Officeを利用したピッキング作業は、歩行障害者の雇用につながり、しかも、設備費が安価で、広い倉庫も必要ありません。

さらに、大型商業施設で歩行が不自由なお客様用に設置していただくと、お客様は介助者がいなくても、高い棚の商品を自分で手に取ったりと、ひとりで自由に買い物を楽しむことができます。
自動運転の機能を活用すれば、フロアMAPを指さすだけで、目的店舗に行くことができるなど、高齢者にも優しい店舗内移動手段として、ご利用頂けます。
更に、展示会やイベントなどで自動運転で会場を、健常者目線で、巡るモビリティとしても利用ができます。

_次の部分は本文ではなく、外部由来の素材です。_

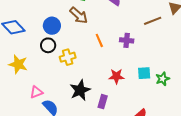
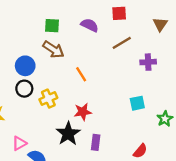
brown line: (153, 21) -> (122, 43), moved
purple cross: (127, 40) -> (148, 62), moved
red star: (116, 76) -> (83, 112), moved
green star: (163, 79) -> (165, 119), moved

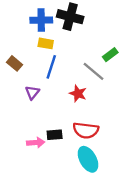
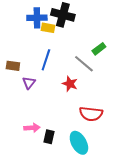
yellow rectangle: (46, 43) -> (48, 28), moved
brown rectangle: (14, 63) -> (13, 66), moved, turned -32
red semicircle: (86, 130) -> (91, 114), moved
black rectangle: (55, 135) -> (49, 137), moved, turned -72

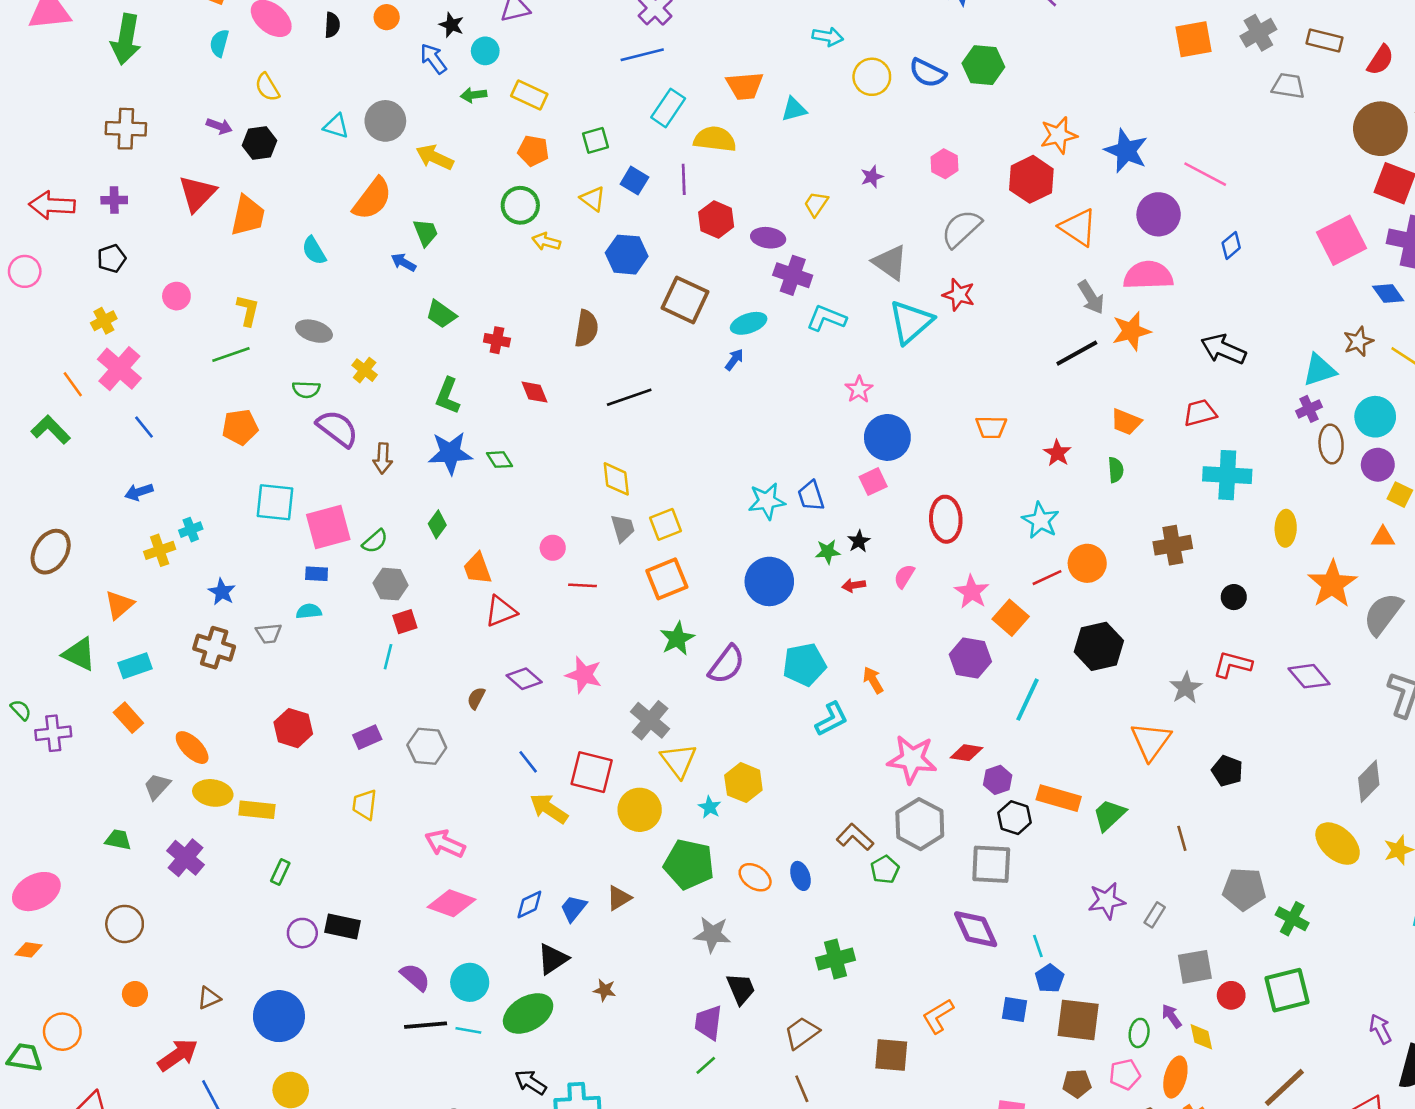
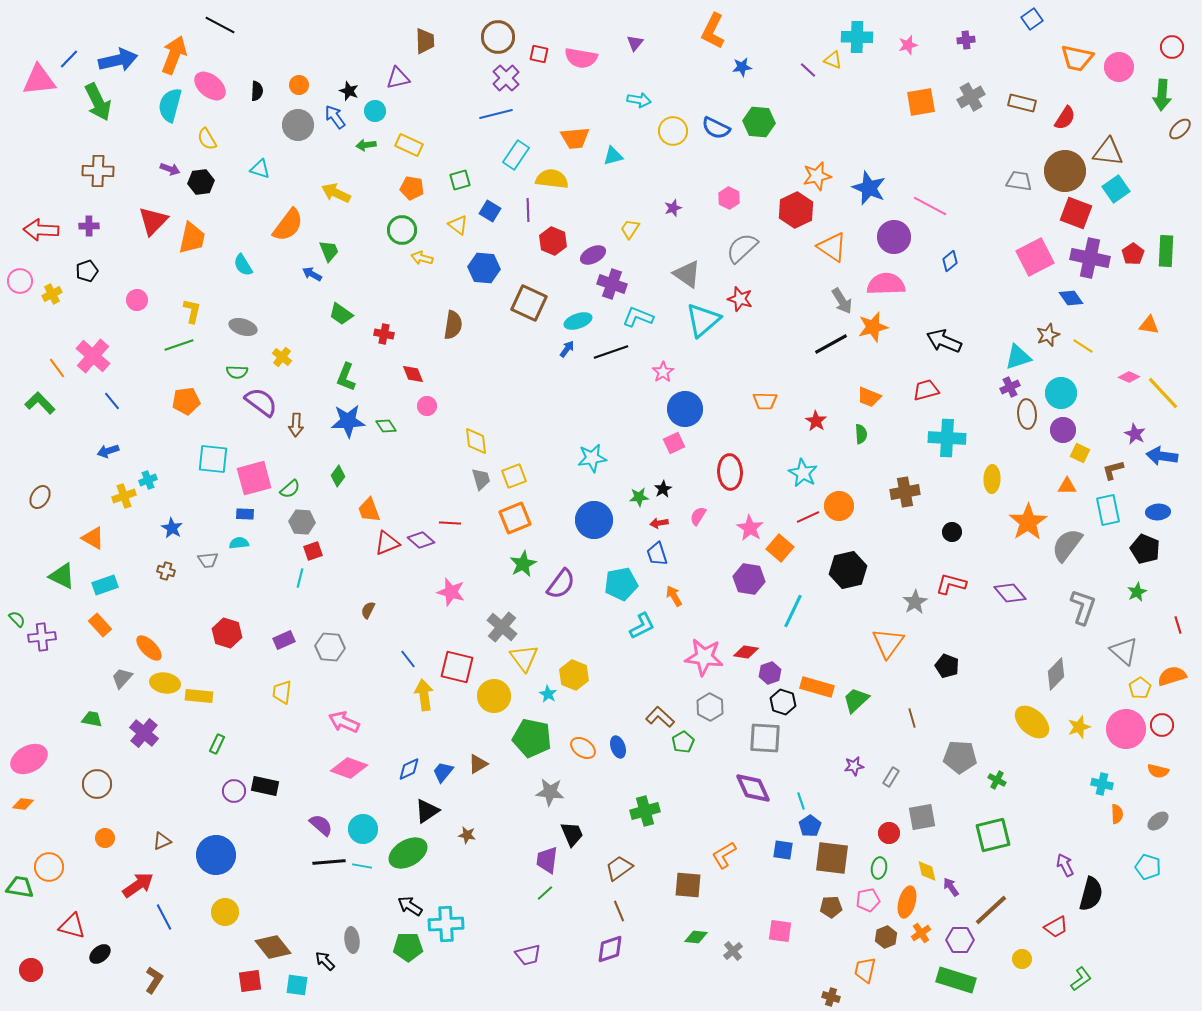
green arrow: (126, 39) -> (98, 102), turned -36
cyan semicircle: (219, 43) -> (170, 105), size x1.6
gray trapezoid: (1288, 86) -> (1019, 181), moved
gray circle: (385, 121) -> (298, 125), moved
purple ellipse: (768, 238) -> (593, 255), turned -35
yellow cross: (104, 321) -> (52, 294), moved
black line: (629, 397) -> (611, 352), moved
blue trapezoid: (811, 496) -> (657, 554), moved
pink circle: (553, 548) -> (427, 406), moved
brown ellipse: (51, 552) -> (40, 497), size x0.7
orange triangle: (119, 605) -> (93, 538), turned -50
brown cross: (214, 648) -> (166, 571), size x0.6
purple diamond: (524, 679) -> (421, 540), moved
yellow arrow: (549, 808) -> (424, 695), turned 48
gray hexagon: (920, 824) -> (710, 707), size x0.7
purple star: (1107, 901) -> (854, 766), size x0.7
green cross: (1292, 919) -> (997, 780), size x0.7
red circle: (1231, 995) -> (889, 833), moved
purple arrow: (1172, 1016) -> (951, 887), moved

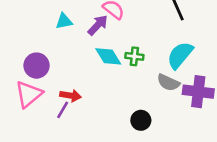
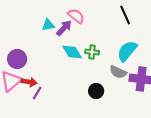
cyan triangle: (64, 21) -> (48, 25), moved
red arrow: (70, 96) -> (29, 82), moved
black circle: (141, 120) -> (96, 91), moved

このように movBot® Office は、オフィス内モビリティという全く新しい側面も備えているんです。

movBot® Office
━ お話に驚きました。障がいのある方向けの車いすだけでなく、ビジネスのあらゆる場面で利用できるモビリティという可能性も持っているのですね。

movBot® シリーズが目指すもの

━ 最後に、movBot® Officeを通じて実現したいビジョンについてお聞かせください。

中村賢一 (会長)

movBot®シリーズ の開発において、私たちが重視しているのは「心と体の改善を目指す」という点です。誰もが「人の手を借りずに自分で動きたい」と思っているはずです。一方で、特に障がいを持つ方々は日常生活で介助が必要になる場面が多くあります。そうした必要性を減らし、ユニバーサルな生活ができる製品をどれだけ提供できるか、これが私たちの目標です。movBot®を通じて、誰もが自由に移動し、自分の能力を最大限に発揮できるwell-beingな社会を実現したいと考えています。そのために、今後も技術革新を続け、より良い製品を提供していきます。